Please, all interested, get this information. All back issues are available by e-mail to info@rachel.org with the word HELP in the message body. (I would reproduce the articles here but am copyright shy)

-- Debbie (dbspence@usa.net), April 19, 1999.


And if I hadn't noticed this thread, I had planned on just skimming by with pounds of hybrids. Where's my heirloom seed catalog now.

Let's hope they haven't progressed too far by 1/1/00 ! And it makes you wonder if this was a main contribution to the predictions of famine.

-- sue (deco100@aol.com), April 20, 1999.


Check the Disinformation site for more on this and all the chemical companies. It's not surprising that Peter Montagu, environmental writer, was sued by Monsanto for exposing agent orange used in Viet Nam. They have fairly successfully sued, or put the screws to anyone who opposes them.

I never drank another drop of milk after they started lacing it with rBGH growth hormone. They sued a small dairy owner that advertised his milk as hormone free. And people wonder why I hate corporations so much.

Rachel's is good, and so is Food and Water out of Vermont, if you really want to know the skinny on food irradiation, growth hormones, steroids and antibiotics. However, they weren't too good on Y2K. But Earth Island Journal is the best of the bunch. They even use tree-free paper.

-- gilda jessie (jess@listbot.com), April 20, 1999.



Check food archives for geentically modified (GM) foods. Huge controversy in Britain and Europe. You might want to subscribe to the Electronic Telegraph (sorry, don't have time to get URL--check several ET postings--I add a URL to most of them), they have a good search engine, just plug in genetically-modified or GM foods. Have been subscribed to ET since beginning, never had a problem with Spam from them. Sorry, scuse rush, agent coming to see house.

-- Old Git (anon@spamproblems.com), April 20, 1999.

WHEN famine strikes because of this insanity, will the World court be able to arrest and try the directors of the responsible companies for crimes against humanity? Is there anything we can do to ensure that that will be a possibility?

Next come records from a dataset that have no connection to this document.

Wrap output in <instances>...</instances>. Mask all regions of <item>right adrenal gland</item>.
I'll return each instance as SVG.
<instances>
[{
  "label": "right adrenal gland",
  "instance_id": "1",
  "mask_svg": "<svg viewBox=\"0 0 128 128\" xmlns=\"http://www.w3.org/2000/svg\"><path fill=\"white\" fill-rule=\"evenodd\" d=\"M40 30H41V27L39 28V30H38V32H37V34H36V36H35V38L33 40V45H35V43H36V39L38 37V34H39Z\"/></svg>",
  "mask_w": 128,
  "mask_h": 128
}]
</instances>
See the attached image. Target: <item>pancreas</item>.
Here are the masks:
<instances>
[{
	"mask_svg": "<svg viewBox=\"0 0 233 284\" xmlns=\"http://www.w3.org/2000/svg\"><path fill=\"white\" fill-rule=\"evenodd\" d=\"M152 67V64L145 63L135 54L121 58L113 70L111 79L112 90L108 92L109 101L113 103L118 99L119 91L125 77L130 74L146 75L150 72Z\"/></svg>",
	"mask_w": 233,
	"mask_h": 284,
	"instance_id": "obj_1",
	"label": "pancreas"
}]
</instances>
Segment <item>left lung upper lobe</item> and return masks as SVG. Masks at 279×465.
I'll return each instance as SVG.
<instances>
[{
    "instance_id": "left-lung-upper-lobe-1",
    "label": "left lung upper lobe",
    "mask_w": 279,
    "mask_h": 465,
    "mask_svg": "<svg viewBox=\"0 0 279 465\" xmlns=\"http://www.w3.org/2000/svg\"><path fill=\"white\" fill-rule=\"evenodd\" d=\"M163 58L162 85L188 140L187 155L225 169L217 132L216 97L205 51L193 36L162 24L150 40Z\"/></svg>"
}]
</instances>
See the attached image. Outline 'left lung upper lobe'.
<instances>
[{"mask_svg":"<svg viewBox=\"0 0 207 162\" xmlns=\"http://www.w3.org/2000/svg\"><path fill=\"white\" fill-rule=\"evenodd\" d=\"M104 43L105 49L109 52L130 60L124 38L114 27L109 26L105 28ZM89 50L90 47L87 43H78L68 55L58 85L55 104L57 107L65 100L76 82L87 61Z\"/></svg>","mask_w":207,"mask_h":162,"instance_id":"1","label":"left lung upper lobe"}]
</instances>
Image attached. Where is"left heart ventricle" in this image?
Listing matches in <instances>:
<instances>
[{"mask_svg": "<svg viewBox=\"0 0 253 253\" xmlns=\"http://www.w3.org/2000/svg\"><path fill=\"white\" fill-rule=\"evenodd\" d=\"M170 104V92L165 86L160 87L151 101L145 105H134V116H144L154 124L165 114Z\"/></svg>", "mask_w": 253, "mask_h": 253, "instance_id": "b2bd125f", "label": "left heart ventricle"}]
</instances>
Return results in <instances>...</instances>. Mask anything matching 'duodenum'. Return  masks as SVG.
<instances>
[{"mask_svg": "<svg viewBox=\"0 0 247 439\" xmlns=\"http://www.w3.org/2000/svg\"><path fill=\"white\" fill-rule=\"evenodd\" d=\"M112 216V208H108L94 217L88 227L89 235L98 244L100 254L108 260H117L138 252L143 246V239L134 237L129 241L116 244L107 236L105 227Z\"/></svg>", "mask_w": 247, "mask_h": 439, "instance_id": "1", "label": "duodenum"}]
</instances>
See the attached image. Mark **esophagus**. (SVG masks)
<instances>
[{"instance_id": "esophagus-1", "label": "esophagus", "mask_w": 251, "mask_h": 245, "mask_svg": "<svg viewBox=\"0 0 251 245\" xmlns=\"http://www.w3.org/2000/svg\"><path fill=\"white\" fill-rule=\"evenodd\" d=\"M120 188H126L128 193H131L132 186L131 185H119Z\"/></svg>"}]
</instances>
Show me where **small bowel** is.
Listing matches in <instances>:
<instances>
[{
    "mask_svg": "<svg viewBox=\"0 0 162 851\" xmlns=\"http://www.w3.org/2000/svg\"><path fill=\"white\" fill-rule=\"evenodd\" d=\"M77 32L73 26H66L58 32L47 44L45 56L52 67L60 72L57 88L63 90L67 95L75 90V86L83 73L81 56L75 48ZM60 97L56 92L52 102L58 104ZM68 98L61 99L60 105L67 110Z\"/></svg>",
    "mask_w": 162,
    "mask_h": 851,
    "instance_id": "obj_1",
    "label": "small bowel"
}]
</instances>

I remember reading, at one point, that farmers near the experimental fields noticed that a significant portion of their seed had become sterile - presumably due to cross-pollination. How do the heirloom seed producers protect their seed from cross-pollination, anyone know?

-- Tricia the Canuck (jayles@telusplanet.net), April 20, 1999.

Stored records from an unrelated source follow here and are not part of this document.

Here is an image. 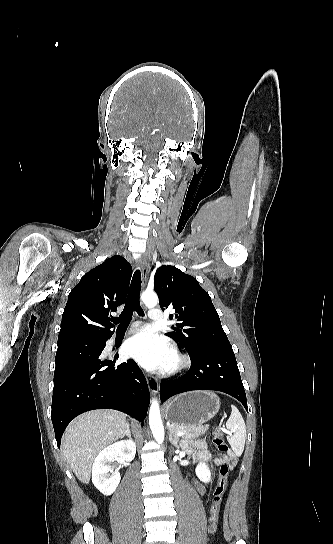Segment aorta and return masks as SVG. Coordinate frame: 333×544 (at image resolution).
I'll return each instance as SVG.
<instances>
[{
	"instance_id": "1",
	"label": "aorta",
	"mask_w": 333,
	"mask_h": 544,
	"mask_svg": "<svg viewBox=\"0 0 333 544\" xmlns=\"http://www.w3.org/2000/svg\"><path fill=\"white\" fill-rule=\"evenodd\" d=\"M141 298L144 304L149 308L155 307L158 303V296L154 291H144ZM149 425L155 440L158 443H162L164 441V428L157 399H152L151 401L149 410Z\"/></svg>"
}]
</instances>
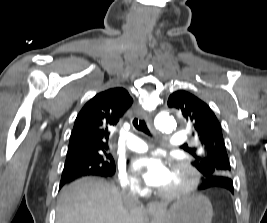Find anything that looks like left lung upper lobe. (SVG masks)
I'll use <instances>...</instances> for the list:
<instances>
[{"label": "left lung upper lobe", "instance_id": "left-lung-upper-lobe-1", "mask_svg": "<svg viewBox=\"0 0 267 223\" xmlns=\"http://www.w3.org/2000/svg\"><path fill=\"white\" fill-rule=\"evenodd\" d=\"M168 106L181 111L187 122L197 132L203 148L201 155H194L192 165L202 174L227 173L231 167L225 148L221 126L210 107L193 94L179 90L170 95ZM213 178H204V181Z\"/></svg>", "mask_w": 267, "mask_h": 223}]
</instances>
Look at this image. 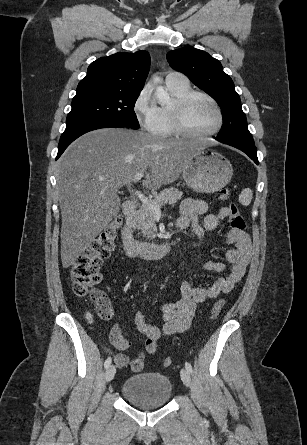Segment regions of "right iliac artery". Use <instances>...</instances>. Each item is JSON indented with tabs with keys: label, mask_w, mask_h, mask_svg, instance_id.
I'll return each mask as SVG.
<instances>
[{
	"label": "right iliac artery",
	"mask_w": 307,
	"mask_h": 445,
	"mask_svg": "<svg viewBox=\"0 0 307 445\" xmlns=\"http://www.w3.org/2000/svg\"><path fill=\"white\" fill-rule=\"evenodd\" d=\"M111 361H112L111 357H108L104 363V367L108 368L111 364Z\"/></svg>",
	"instance_id": "right-iliac-artery-1"
}]
</instances>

I can't speak about the producers, but lots of techniques exist for preventing cross-pollination (after all, they have to be used to keep open hybrids from cross-pollinating one ANOTHER). Which doesn't make it any more fun ......

-- BigDog (BigDog@duffer.com), April 20, 1999.

Controlling cross pollination is painfully manual. You have limited choices: You can "screen in" your crop so that bugs from other fields can't get to it; you may have to put bees for example IN that screened-in area so the plants can get pollination; needless to say this is close to impossible in any BIG field. You can grow crops that flower at a very different time than the ones you don't want yours to cross with. Or, you can screen in the detrimental crops during the time that your O/P crops are flowering for pollination.

People growing seeds for preservation of strain literally need MILES of protected space around them. If one farmer starts using terminator seed on the same crop another farmer is also growing within a close distance, the second farmer is doomed. There is no way you can great a gigantic field-sized bubble replete with micro- environment to protect your crop.